Last week, I mentioned Kane Family Rum Company’s Cayrum as part of an unusual cocktail with Whynatte and Fernet-Branca. Now, here’s a bit more on Cayrum itself. As mentioned, the company is based here in Atlanta, though the rum is distilled, aged (three years in bourbon barrels) and infused with local Dominican honey and ginger in the Dominican Republic. The distilling is overseen by master rum blender Victor Eugenio, in a distillery owned by Jose Antonio Barcelo, a member of one of the three well known Dominican rum families (the others are Brugel and Bermudez – together they make up “the 3 B’s”). Rum is serious business in the Dominican Republic, but Cayrum is more about sharing what many Dominican locals do with the rum after they’ve bought it.
I met up with Zach Kane, who, along with his father, helps run the business. He explained a bit about how his family came to make Cayrum, and why. They had been making a similar concoction for years at their vacation home in the Dominican Republic, just for friends and family. As they shared it, they realized how much everyone seemed to appreciate this unique spin on rum, and also realized that there could be great opportunity to introduce this kind of local Dominican infusion to the states. They tried all kinds of recipes before settling on a 3 year aged rum as the base, and even considered opening a distillery in Georgia before realizing that they couldn’t beat the quality and history of Dominican rum.
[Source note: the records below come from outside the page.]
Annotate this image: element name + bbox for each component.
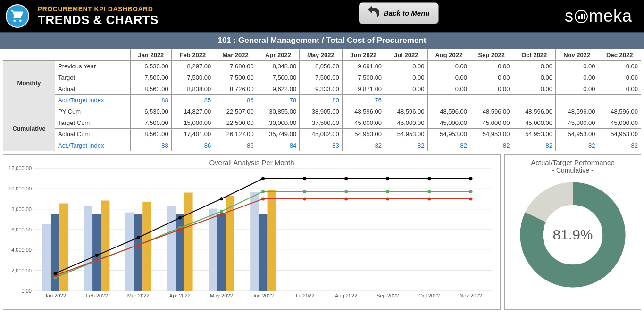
header-bar: PROCUREMENT KPI DASHBOARD TRENDS & CHART…: [0, 0, 644, 32]
cell: 45,000.00: [555, 117, 598, 129]
svg-rect-34: [268, 190, 276, 291]
svg-point-52: [95, 259, 99, 262]
cell: 48,596.00: [598, 106, 641, 117]
shopping-cart-icon: [6, 4, 29, 28]
cell: 9,691.00: [342, 61, 385, 72]
back-button-label: Back to Menu: [384, 9, 430, 17]
group-label: Cumulative: [3, 106, 55, 151]
svg-point-65: [178, 216, 182, 220]
cell: 35,749.00: [257, 129, 299, 140]
svg-text:Apr 2022: Apr 2022: [169, 293, 191, 298]
cell: 0.00: [555, 61, 598, 72]
y-tick-label: 4,000.00: [11, 247, 32, 253]
cell: 0.00: [385, 72, 427, 83]
svg-text:Sep 2022: Sep 2022: [376, 293, 399, 298]
table-row: Act./Target Index88868684838282828282828…: [3, 140, 641, 151]
cell: 0.00: [555, 83, 598, 95]
cell: 0.00: [513, 72, 555, 83]
svg-rect-21: [176, 214, 184, 291]
charts-area: Overall Analysis Per Month 0.002,000.004…: [0, 151, 644, 313]
back-to-menu-button[interactable]: Back to Menu: [359, 2, 439, 24]
svg-text:Jul 2022: Jul 2022: [295, 293, 315, 298]
table-row: Target7,500.007,500.007,500.007,500.007,…: [3, 72, 641, 83]
cell: 54,953.00: [555, 129, 598, 140]
cell: 7,500.00: [214, 72, 257, 83]
svg-rect-10: [167, 206, 176, 291]
svg-point-69: [344, 177, 348, 180]
col-header: Nov 2022: [555, 50, 598, 61]
col-header: Sep 2022: [470, 50, 513, 61]
cell: 85: [171, 95, 214, 106]
cell: 88: [131, 95, 172, 106]
svg-point-50: [469, 190, 472, 193]
cell: 15,000.00: [171, 117, 214, 129]
svg-rect-31: [142, 202, 151, 291]
cell: [555, 95, 598, 106]
svg-rect-19: [92, 214, 101, 291]
svg-point-59: [386, 198, 389, 201]
cell: 48,596.00: [470, 106, 513, 117]
dashboard-title: PROCUREMENT KPI DASHBOARD: [38, 5, 159, 13]
cell: 7,500.00: [300, 72, 342, 83]
svg-text:Jun 2022: Jun 2022: [252, 293, 274, 298]
cell: 84: [257, 140, 299, 151]
cell: [470, 95, 513, 106]
donut-title: Actual/Target Performance: [531, 158, 615, 166]
cell: 0.00: [513, 61, 555, 72]
row-label: Actual Cum: [55, 129, 131, 140]
col-header: May 2022: [300, 50, 342, 61]
cell: 45,000.00: [470, 117, 513, 129]
svg-point-67: [261, 177, 265, 180]
cell: 0.00: [470, 83, 513, 95]
row-label: PY Cum: [55, 106, 131, 117]
svg-text:Feb 2022: Feb 2022: [86, 293, 108, 298]
cell: 82: [342, 140, 385, 151]
svg-point-44: [220, 210, 223, 213]
table-row: Target Cum7,500.0015,000.0022,500.0030,0…: [3, 117, 641, 129]
table-header-row: Jan 2022 Feb 2022 Mar 2022 Apr 2022 May …: [3, 50, 641, 61]
cell: 7,680.00: [214, 61, 257, 72]
svg-rect-12: [250, 192, 259, 291]
cell: 45,000.00: [427, 117, 470, 129]
cell: 48,596.00: [555, 106, 598, 117]
cell: 0.00: [427, 61, 470, 72]
col-header: Oct 2022: [513, 50, 555, 61]
cell: 82: [385, 140, 427, 151]
svg-rect-22: [217, 214, 226, 291]
chart-icon: [575, 10, 588, 23]
donut-subtitle: - Cumulative -: [552, 166, 593, 174]
cell: 0.00: [513, 83, 555, 95]
svg-rect-23: [259, 214, 267, 291]
svg-point-46: [303, 190, 306, 193]
cell: 86: [214, 95, 257, 106]
svg-text:Nov 2022: Nov 2022: [460, 293, 482, 298]
y-tick-label: 6,000.00: [11, 227, 32, 232]
cell: 82: [598, 140, 641, 151]
svg-rect-11: [209, 209, 217, 291]
svg-point-62: [54, 272, 57, 275]
cell: 6,530.00: [131, 106, 172, 117]
cell: 54,953.00: [342, 129, 385, 140]
cell: 0.00: [385, 83, 427, 95]
cell: [427, 95, 470, 106]
cell: 22,507.00: [214, 106, 257, 117]
row-label: Target Cum: [55, 117, 131, 129]
kpi-section-title: 101 : General Management / Total Cost of…: [0, 32, 644, 49]
cell: 22,500.00: [214, 117, 257, 129]
cell: 54,953.00: [513, 129, 555, 140]
cell: 0.00: [555, 72, 598, 83]
col-header: Aug 2022: [427, 50, 470, 61]
col-header: Jul 2022: [385, 50, 427, 61]
cell: 54,953.00: [470, 129, 513, 140]
cell: 8,838.00: [171, 83, 214, 95]
cell: 80: [300, 95, 342, 106]
donut-value: 81.9%: [552, 227, 593, 243]
cell: 54,953.00: [598, 129, 641, 140]
svg-text:May 2022: May 2022: [210, 293, 233, 298]
cell: 0.00: [598, 72, 641, 83]
svg-point-48: [386, 190, 389, 193]
col-header: Dec 2022: [598, 50, 641, 61]
performance-donut-chart: Actual/Target Performance - Cumulative -…: [504, 154, 641, 310]
svg-point-54: [178, 228, 182, 231]
overall-analysis-chart: Overall Analysis Per Month 0.002,000.004…: [3, 154, 501, 310]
In essence, Cayrum is simply rum infused with honey and ginger. It’s primarily meant to be imbibed chilled, by itself, but it also works well as a sweet and spicy component in cocktails or mixed simply with complimentary drinks like iced tea or (for ginger lovers) ginger beer. Cayrum has been available in Georgia for a bit over two years now, has made its way to New York, and is expecting distribution soon in Colorado and Texas. So, on to the tasting notes.
Cayrum shows a bright medium amber color in the bottle. When you pour it out, the somewhat thick but not yet syrupy body is evident . On the nose, the ginger hits you first, not overly powerful, but very present. Burnt honey/Bit-o-Honey undertones come in, and some warm wood notes, too.
I much prefer this over ice rather than neat. Neat, it comes across a bit too sharp – a bit too much burn from both the alcohol and the ginger. Over ice, Cayrum is indeed quite full in the mouth. The ginger is prominent, starting off with a warm rush then kicking into a tingling spicy almost-burn. There’s something mildly medicinal, maybe a touch soap-y, lurking in the background. There’s no denying that Cayrum is sweet – both the rum and the honey bring a syrupy, raisin-y character to it that comes in behind the bite of the ginger. The finish is long, both spicy and sweet, with a touch of heat.
I’ve played around with Cayrum a good bit – you can mix it with ginger beer for an extra ginger-y Dark and Stormy. It also works well with ice team and lemon, or, for something a bit more unusual, blood orange soda and a squeeze of lime. Really, you can use Cayrum in any aged rum-based cocktail where you might want an extra hit of sugar and spice. It can also take the place of a ginger liqueur like the King’s Ginger or Domaine de Canton.
Thirsty South Rating: Good Stuff* For ginger lovers – Cayrum is a home run. For everyone else, it’s a unique spin on rum that is fun to experiment with in mixed drinks or simply enjoy sipping cold over ice. Like a quick trip to the Caribbean.
* Thirsty South Rating Scale:
Wow – among the very best: knock-your-socks-off, profound, complex liquid gold!
Excellent – exceptional in quality and character, worth seeking out, highly recommended
Good Stuff – solid expression of its type/varietal, enjoyable and recommended
Fair – fairly standard or exhibiting obvious though minor flaws
Avoid – move away folks, nothing to see here, a trainwreck
Full Disclosure: Tasting sample was provided by Kane Family Rum Company.